Director's Report to the National Advisory Council on Drug Abuse
(Prepared April 11, 2001)
FISCAL 2002 BUDGET
Before Congress adjourned for its 2-week Spring recess on April 7, 2001, the House passed its FY 2002 budget resolution (H. Con. Res. 83). The Senate, in a series of votes on the measure, added billions for higher spending. On a key vote prior to passage, the Senate shifted $450 billion from the budget resolution's tax-cut allocation to education and debt reduction. For health, the budget resolution assumes $41 billion for discretionary health, which is $2.2 billion above last year's spending level. At the same time, the budget includes a $2.8 billion increase for NIH.
President Bush released his detailed budget proposal on Monday, April 9, 2001. The $1.96 trillion budget for fiscal 2002 would hold discretionary spending to a 4 percent increase overall. The President's top domestic priorities, education and defense, would get the biggest boosts. Those increases would be offset by reductions in other areas, including environmental and natural resources programs, agriculture and transportation. The Administration has indicated that the President may veto appropriations bills exceeding his 4 percent target.
The President's budget reflects the Administration's commitment to continue the five-year plan to double the NIH budget by FY 2003, with FY 2002 representing the fourth installment of this plan. NIH would get the biggest discretionary spending increase ever, with a boost of $2.8 billion to a total of $23.1 billion - a 13.5% increase over FY 2001. Of that amount, $12.5 billion, a 12.6% increase, would be spent on research project grants to fund 9,158 new and competing grants. Support for AIDS research would increase by $258 million, or 11.5%. NIDA would receive $907,369,000 in FY 2002, for a 16.2% increase over 2001.
January 29, 2001 - At the request of staff of the Senate Judiciary Committee, Dr. Alan I. Leshner, briefed a bipartisan group of Committee staff. The focus of the meeting was on research relating to drug abuse treatment programs in the criminal justice system and aftercare components. Mary Mayhew and Keith Van Wagner, OSPC, accompanied Dr.
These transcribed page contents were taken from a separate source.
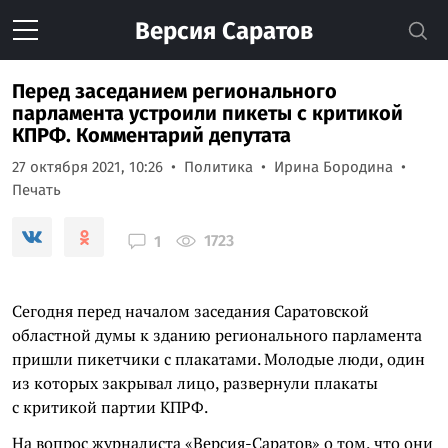
Версия
Саратов
Перед заседанием регионального
парламента устроили пикеты с критикой
КПРФ. Комментарий депутата
27 октября 2021, 10:26
Политика
Ирина Бородина
Печать
1723
1
Сегодня перед началом заседания Саратовской
областной думы к зданию регионального парламента
пришли пикетчики с плакатами. Молодые люди, один
из которых закрывал лицо, развернули плакаты
с критикой партии КПРФ.
На вопрос журналиста «Версия-Саратов» о том, что они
Leshner.
March 15, 2001 - Dr. Alan I. Leshner briefed Rep. Ralph Regula (R-OH), Chairman, House Appropriations Subcommittee on Labor HHS/Education, and his staff on the current state of drug abuse treatment and prevention research. Of particular interest to the Chairman was the development of the Clinical Trials Network. Mary Mayhew, OSPC, accompanied Dr. Leshner.
March 21, 2001 - At the request of Rep. C.W. 'Bill' Young (R-FL), Chairman, House Appropriations Committee, Dr. Alan I. Leshner, briefed the Chairman and his staff on a wide-range of drug abuse issues. Specifically, Dr. Leshner discussed the Clinical Trials Network, emerging drug trends in Florida, and prescription drug abuse among the elderly. Mary Mayhew, OSPC, accompanied Dr. Leshner.
March 22, 2001 - At the request of Senator Orrin Hatch (R-UT), Chairman of the Senate Judiciary Committee, Dr. Alan Leshner met with the Committee's Majority Staff Director to follow-up on key issues related to the March 14, 2001, Senate Judiciary Committee hearing on "Treatment, Education and Prevention: Adding to the Arsenal in the War on Drugs". Mary Mayhew, OSPC, accompanied Dr. Leshner.
Senate Judiciary Committee Hearing - March 14, 2001
Dr. Leshner was invited to testify before the Senate Judiciary Committee at a hearing on "Treatment, Education, and Prevention: Adding to the Arsenal in the War on Drugs." The hearing focused on the need for a comprehensive strategy to combat the national problem of addiction. Witnesses included representatives from the Drug Enforcement Administration, the U.S. Attorney's office, as well as state organizations, advocacy groups and private citizens.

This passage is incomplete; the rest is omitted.